Tuesday, November 25, 2008

FDIC: "Problem Banks" Reach 13 Year High

The Federal Deposit Insurance Corp. said banks categorized as “problem” institutions increased 46 percent in the third quarter to the highest level in 13 years as the credit crisis battered the financial industry. The FDIC identified 171 problem banks as of Sept. 30, up from 117 in the second quarter and the highest since December 1995, the regulator said today in its quarterly report.,,, Banks are rated by regulators based on measures including asset quality, earnings and liquidity.
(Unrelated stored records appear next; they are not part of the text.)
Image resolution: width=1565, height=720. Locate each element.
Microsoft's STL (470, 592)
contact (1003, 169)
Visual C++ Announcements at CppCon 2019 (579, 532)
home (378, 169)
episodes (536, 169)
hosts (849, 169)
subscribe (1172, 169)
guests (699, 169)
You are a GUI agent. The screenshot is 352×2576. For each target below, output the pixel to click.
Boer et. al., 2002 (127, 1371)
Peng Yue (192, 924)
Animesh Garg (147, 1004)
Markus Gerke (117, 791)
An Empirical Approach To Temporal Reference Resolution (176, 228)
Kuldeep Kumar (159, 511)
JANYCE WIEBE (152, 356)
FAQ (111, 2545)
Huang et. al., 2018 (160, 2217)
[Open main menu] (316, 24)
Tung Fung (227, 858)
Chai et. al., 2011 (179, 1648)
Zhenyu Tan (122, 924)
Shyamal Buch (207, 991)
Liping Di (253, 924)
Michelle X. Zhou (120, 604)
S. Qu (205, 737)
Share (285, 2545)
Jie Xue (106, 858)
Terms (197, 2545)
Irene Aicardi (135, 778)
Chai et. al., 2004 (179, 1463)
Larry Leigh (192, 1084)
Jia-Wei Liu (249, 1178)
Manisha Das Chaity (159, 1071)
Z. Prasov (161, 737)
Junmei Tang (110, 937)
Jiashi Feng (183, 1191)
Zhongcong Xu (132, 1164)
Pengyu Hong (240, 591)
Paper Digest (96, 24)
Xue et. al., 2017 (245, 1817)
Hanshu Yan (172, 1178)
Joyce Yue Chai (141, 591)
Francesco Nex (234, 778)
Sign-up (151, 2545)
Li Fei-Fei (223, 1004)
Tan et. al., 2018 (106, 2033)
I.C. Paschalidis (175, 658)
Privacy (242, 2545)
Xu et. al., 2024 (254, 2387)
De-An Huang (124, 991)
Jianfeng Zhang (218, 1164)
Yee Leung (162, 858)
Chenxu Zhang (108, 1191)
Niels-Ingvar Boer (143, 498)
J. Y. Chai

They are ranked on a numerical scale, 1 being the highest and 5 the lowest. A bank with a rating of 4 or 5 is designated a problem.... “Declining asset quality is the main reason for the weakness in earnings,” said Bair, 54. The erosion was concentrated in residential mortgages and construction and development loans, she said. The banking industry wrote off $27.9 billion in loan losses at the end of September, an increase of 157 percent from the $10.9 billion reported in the third quarter a year earlier. Funds set aside to cover loan losses increased to $50.5 billion, more than triple the $16.8 billion reported in the year- earlier quarter. “Many institutions are aggressively growing their reserves,” Bair said. “But overall reserve growth continues to lag behind the growth in troubled loans.”